茨に捕らわれた人々は、トロデーンの国民であり、どれもずっと一緒に暮らしてきた者たちであり、幼かったミーティアを可愛がってくれた人たちばかりだった。だが、そのときミーティアが探していたのは、幼馴染の兵士だった。
「どうにかして城の外へ出なくてはな」
そうトロデがつぶやいたときだった。どこからか、声が聞こえてきた。
「トロデさまーっ、ひめー」
ミーティアは飛び上がりそうになった。それは間違いなく、エルトの声だった。無事だった……彼の死体を見なくて済んだ。ミーティアは思わず声の方へ走りだしそうになった。
 倒壊した柱の陰から、若い兵士が姿をあらわした。
「ひめ……、わっ」
エルトはこちらを見てみがまえた。
「わしじゃ、わしじゃ!」
エルトはぽかんとして、それから剣の柄から手をはなした。
「トロデ様!いったい何があったのでしょうか」
「封印した杖を盗まれたのじゃ。おまえは助かったのか。よかった、よかった。ほかはどうだ?みんなでいっしょに……」
エルトは力なく首を振った。
「本当にトロデ様ですね。いえ、助かったのは私だけです。ここへ来るまで生きている人には出会いませんでした」
トロデはがくっと肩を落とした。
「あの、トロデ様、ミーティア様は」
「命に別条ないぞい」
 ミーティアは、思わず一歩さがった。太い柱の陰に隠れたかった。特に正面から顔を見られるのが怖かった。
――いやだ、わたし、ほんとの馬面になっちゃったんだわ。
「え、まさか」
ミーティアは(本当は存在しない)唇を噛んで耐えた。エルトが近づいてきた。
「ミーティア姫」
――見ないで。
言葉にできたらどれほどいいか。ミーティアは、自分が今馬具以外に服をつけていない状態だと思い当って死ぬほど恥ずかしくなった。でも声をたてたりしたら、ものすごく大きくてがっちりした歯がまる見えになってしまう。一瞬が永遠に思えるほど、ミーティアは煩悶した。
「よく、御無事で」
エルトの声は震えていた。
「もしものことがあったら、どうしようかと……」
ミーティアは、やっとエルトをまともに見た。エルトの顔はぐしゃぐしゃになっていた。さきほどの、少しは兵士らしくなった顔ではなく泣きむしの幼馴染の顔だった。手の甲に目を押しつけて、エルトは震えていた。
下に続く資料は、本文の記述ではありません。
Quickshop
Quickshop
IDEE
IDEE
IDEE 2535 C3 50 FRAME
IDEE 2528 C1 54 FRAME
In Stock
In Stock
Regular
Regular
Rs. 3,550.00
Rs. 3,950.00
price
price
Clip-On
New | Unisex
 ミーティアはエルトの横顔に自分の顔をこすりつけた。小さい頃と同じように、そうやって彼を慰めたかった。おずおずとエルトは両手をミーティアの首に回し、涙で赤くなった眼で見上げた。
「姫、ミーティア姫。元のお姿に戻られるまで、きっとお守りします」
――それなら、私は馬車を引くわ。お父様とエルトを助けるの。この世で三人だけなら、それでもいい。
 たてがみを撫でる手を心地よく感じながら、ミーティアは甘悲しい感情に浸っていた。

 あとで考えた時、不思議なことはたくさんあったのだ。どうしてエルトだけが茨の呪いに襲われなかったのか。そして特に、どうしてエルトにはその馬がミーティアだとわかったのか。
「だって、あの白い馬はとても綺麗で気品があって、いかにもお姫様だったからです」
とエルトは言った。
「それだけ?」
不思議な森の泉の岸辺に並んで座り、ミーティアは微笑んでそう聞いた。
「それに、あの馬はぼくの知っている姫と同じ目をしていましたから」
ミーティアは、わざとひひん、とつぶやき、エルトの肩に自分の頭を黒髪ごとおしつけて、そっと甘えた。おずおずとエルトの手が、あのときと同じように髪を撫でてくれた。